This sounds sort of akin to rationalism vs. empiricism. Rationalism seems sort of Ti, and empiricism seems sort of Te.
and yet we
just saw 3 NTPs gathering and building on empirical sources to figure things out throughout a discussion
were we all typed incorrectly? i doubt it.
did we not use our Ti? yes, yes we did.
real people outside of personality pages will go for internal logic or empirical evidence depending on the situation.
all other metaphors seem to have the same failing:
people switch between "bottom up" (Ti) and "top down" (Te) approaches.
people switch between deductive (Ti) and inductive (Te) reasoning all the time.
did i mention the "fact checking" trait? i think both sides have made the claims to that...

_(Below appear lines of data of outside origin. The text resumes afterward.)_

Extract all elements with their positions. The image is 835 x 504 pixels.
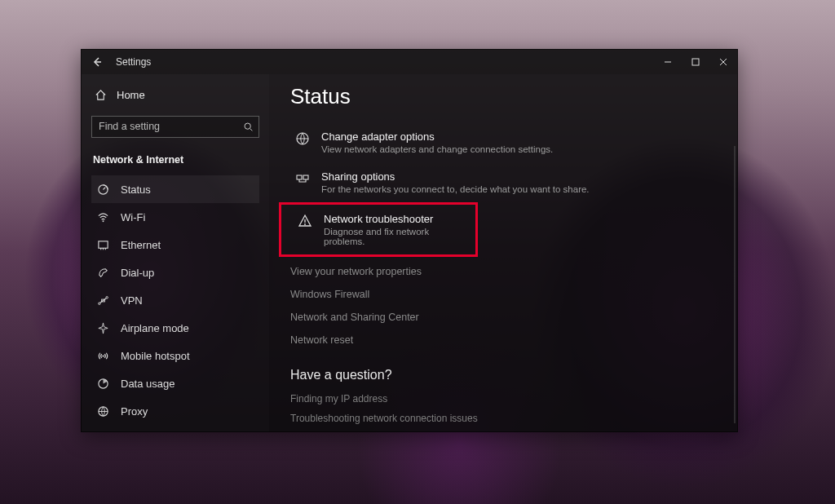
sidebar-category: Network & Internet <box>91 154 259 166</box>
svg-point-14 <box>304 223 306 225</box>
sharing-icon <box>295 171 310 186</box>
data-usage-icon <box>96 377 109 390</box>
link-windows-firewall[interactable]: Windows Firewall <box>290 283 716 306</box>
maximize-icon <box>691 58 700 66</box>
back-button[interactable] <box>90 55 104 69</box>
settings-window: Settings Home Network <box>81 49 738 432</box>
scrollbar[interactable] <box>734 146 736 423</box>
status-icon <box>96 183 109 196</box>
home-label: Home <box>117 89 145 101</box>
setting-desc: Diagnose and fix network problems. <box>324 227 471 246</box>
svg-rect-0 <box>692 59 699 65</box>
page-heading: Status <box>290 84 716 109</box>
setting-title: Sharing options <box>321 170 590 183</box>
svg-point-8 <box>102 355 104 356</box>
search-icon <box>243 122 254 132</box>
sidebar-item-label: VPN <box>121 294 143 307</box>
minimize-button[interactable] <box>654 50 682 74</box>
sidebar-item-label: Status <box>121 183 151 196</box>
setting-desc: View network adapters and change connect… <box>321 144 553 154</box>
sidebar-item-label: Proxy <box>121 405 148 418</box>
warning-triangle-icon <box>298 214 312 228</box>
search-input[interactable] <box>99 121 243 132</box>
main-content: Status Change adapter options View netwo… <box>269 74 737 431</box>
close-icon <box>719 58 727 66</box>
sidebar-item-dialup[interactable]: Dial-up <box>91 259 259 286</box>
search-box[interactable] <box>91 116 259 138</box>
setting-network-troubleshooter[interactable]: Network troubleshooter Diagnose and fix … <box>279 202 478 257</box>
faq-update-driver[interactable]: Updating network adapter or driver <box>290 428 716 431</box>
svg-point-6 <box>105 296 107 298</box>
close-button[interactable] <box>709 50 737 74</box>
setting-title: Network troubleshooter <box>324 213 471 225</box>
link-list: View your network properties Windows Fir… <box>290 260 716 351</box>
svg-rect-13 <box>303 175 308 179</box>
window-title: Settings <box>116 56 151 68</box>
vpn-icon <box>96 294 109 307</box>
sidebar-item-wifi[interactable]: Wi-Fi <box>91 203 259 231</box>
globe-icon <box>295 131 310 146</box>
sidebar-item-ethernet[interactable]: Ethernet <box>91 231 259 259</box>
ethernet-icon <box>96 238 109 251</box>
sidebar-item-label: Mobile hotspot <box>121 350 190 362</box>
sidebar-item-label: Wi-Fi <box>121 211 145 223</box>
setting-change-adapter[interactable]: Change adapter options View network adap… <box>290 122 716 162</box>
setting-desc: For the networks you connect to, decide … <box>321 184 590 194</box>
question-heading: Have a question? <box>290 368 716 382</box>
link-sharing-center[interactable]: Network and Sharing Center <box>290 306 716 329</box>
home-icon <box>95 89 107 101</box>
sidebar: Home Network & Internet Status Wi-Fi <box>82 74 269 431</box>
svg-rect-4 <box>98 241 107 247</box>
sidebar-item-status[interactable]: Status <box>91 175 259 203</box>
proxy-icon <box>96 405 109 418</box>
svg-point-3 <box>102 220 104 222</box>
sidebar-item-label: Ethernet <box>121 239 161 251</box>
faq-troubleshoot[interactable]: Troubleshooting network connection issue… <box>290 409 716 428</box>
setting-sharing-options[interactable]: Sharing options For the networks you con… <box>290 162 716 202</box>
sidebar-item-hotspot[interactable]: Mobile hotspot <box>91 342 259 369</box>
back-arrow-icon <box>91 56 103 68</box>
hotspot-icon <box>96 349 109 362</box>
sidebar-item-label: Dial-up <box>121 267 154 279</box>
maximize-button[interactable] <box>682 50 709 74</box>
svg-rect-12 <box>297 175 302 179</box>
svg-point-1 <box>245 123 250 129</box>
sidebar-nav: Status Wi-Fi Ethernet Dial-up VPN <box>91 175 259 425</box>
airplane-icon <box>96 321 109 334</box>
link-network-reset[interactable]: Network reset <box>290 329 716 351</box>
sidebar-item-label: Data usage <box>121 378 175 390</box>
titlebar: Settings <box>82 50 737 74</box>
sidebar-item-airplane[interactable]: Airplane mode <box>91 314 259 342</box>
sidebar-item-data-usage[interactable]: Data usage <box>91 369 259 397</box>
sidebar-item-label: Airplane mode <box>121 322 189 334</box>
minimize-icon <box>664 58 672 66</box>
sidebar-item-proxy[interactable]: Proxy <box>91 397 259 425</box>
home-button[interactable]: Home <box>91 84 259 106</box>
svg-point-5 <box>98 303 99 304</box>
setting-title: Change adapter options <box>321 130 553 143</box>
faq-list: Finding my IP address Troubleshooting ne… <box>290 389 716 431</box>
faq-ip-address[interactable]: Finding my IP address <box>290 389 716 409</box>
dialup-icon <box>96 266 109 279</box>
sidebar-item-vpn[interactable]: VPN <box>91 286 259 314</box>
wifi-icon <box>96 210 109 223</box>
link-view-properties[interactable]: View your network properties <box>290 260 716 283</box>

the metaphors break down the moment you apply them to any real person... and yet, it would clearly be incorrect to say that the personality differences between TPs and TJs aren't there: we see them in people all around us. even if people do all of the above, there are clearly different intellectual habits built over time, different preferences, even different levels of enjoyment from different kinds of intellectual activities, and similarities on all those levels do indeed seem to center around two dots in the possible-mindspace, each packed with personality traits that have nothing to do with discussions and arguing styles at all.
so what is it?
here's my bet so far:
it's not that Te people are exploring information differently, it's that they aren't really
exploring information in the first place, they are
using the information.
they carry an internal backpack of what constitutes themselves: what they want, what they deem right, how they would like things to be - essentially their Fi - and not being able to see it out there in the real world is a source of cognitive dissonance for them - the stressful wedge between their internal world and the outside world - so they walk through life looking for ways to unpack that backpack. they use their logic as a pathfinding system, making a map of how to go from A to Z. they are more prone to empirical evidence not because they can't see inconsistencies or fallacies, but because empirical evidence is a lot more useful when one is making a mental map in which you plan to walk on.
Ti people? we don't have that backpack to unload, instead we absorb information, and the resulting stressful wedge between our internal world and the outside world - the cognitive dissonance we seek to resolve - stems directly from our own lack of understanding the information we absorb. this is why we explore it, ask dozen questions and when each is answered ask a dozen more, we play around with the information, poke it, feel out it's shape & experiment with it, forming a better definition of it, stretch it to opposite ends and then push them to collide with each other to find out the inconsistencies. we're the ones pushing the red button for no reason other than finding out what it does. it's not that the logic is mechanically different, it's a logical thinking that is trained to satisfy a different sort of need, a different form of cognitive dissonance.